# Task directions
Find the line containing "Ako je predsjednik SAD-a POTUS, prva" in the records below. Copy exactly that line and each one after it, ending at the line containing "Буа, под Парижем) ...", and nothing more.

(Dataset entries)
════════════════════

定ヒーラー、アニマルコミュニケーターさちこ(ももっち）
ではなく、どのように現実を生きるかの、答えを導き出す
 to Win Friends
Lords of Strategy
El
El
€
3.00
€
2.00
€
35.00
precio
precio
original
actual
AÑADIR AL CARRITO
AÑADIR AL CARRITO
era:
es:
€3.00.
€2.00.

════════════════════

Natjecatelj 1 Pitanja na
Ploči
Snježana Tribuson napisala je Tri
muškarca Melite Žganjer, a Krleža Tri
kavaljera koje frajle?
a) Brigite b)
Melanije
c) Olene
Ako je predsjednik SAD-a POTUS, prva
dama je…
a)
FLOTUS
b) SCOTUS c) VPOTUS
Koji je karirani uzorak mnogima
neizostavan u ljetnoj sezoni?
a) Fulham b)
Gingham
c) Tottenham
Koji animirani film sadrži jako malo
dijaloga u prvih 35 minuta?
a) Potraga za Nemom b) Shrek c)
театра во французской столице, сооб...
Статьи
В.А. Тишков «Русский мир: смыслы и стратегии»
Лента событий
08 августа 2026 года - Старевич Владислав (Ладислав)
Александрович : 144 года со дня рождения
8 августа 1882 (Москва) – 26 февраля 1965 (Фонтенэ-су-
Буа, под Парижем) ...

════════════════════

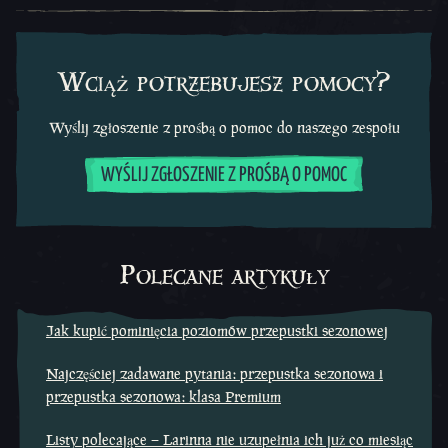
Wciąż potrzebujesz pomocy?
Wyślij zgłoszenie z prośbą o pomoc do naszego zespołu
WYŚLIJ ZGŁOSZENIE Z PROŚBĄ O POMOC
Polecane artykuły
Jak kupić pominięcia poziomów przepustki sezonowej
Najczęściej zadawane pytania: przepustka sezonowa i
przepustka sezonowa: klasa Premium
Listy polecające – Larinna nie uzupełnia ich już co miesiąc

════════════════════

# Task result
Ako je predsjednik SAD-a POTUS, prva
dama je…
a)
FLOTUS
b) SCOTUS c) VPOTUS
Koji je karirani uzorak mnogima
neizostavan u ljetnoj sezoni?
a) Fulham b)
Gingham
c) Tottenham
Koji animirani film sadrži jako malo
dijaloga u prvih 35 minuta?
a) Potraga za Nemom b) Shrek c)
театра во французской столице, сооб...
Статьи
В.А. Тишков «Русский мир: смыслы и стратегии»
Лента событий
08 августа 2026 года - Старевич Владислав (Ладислав)
Александрович : 144 года со дня рождения
8 августа 1882 (Москва) – 26 февраля 1965 (Фонтенэ-су-
Буа, под Парижем) ...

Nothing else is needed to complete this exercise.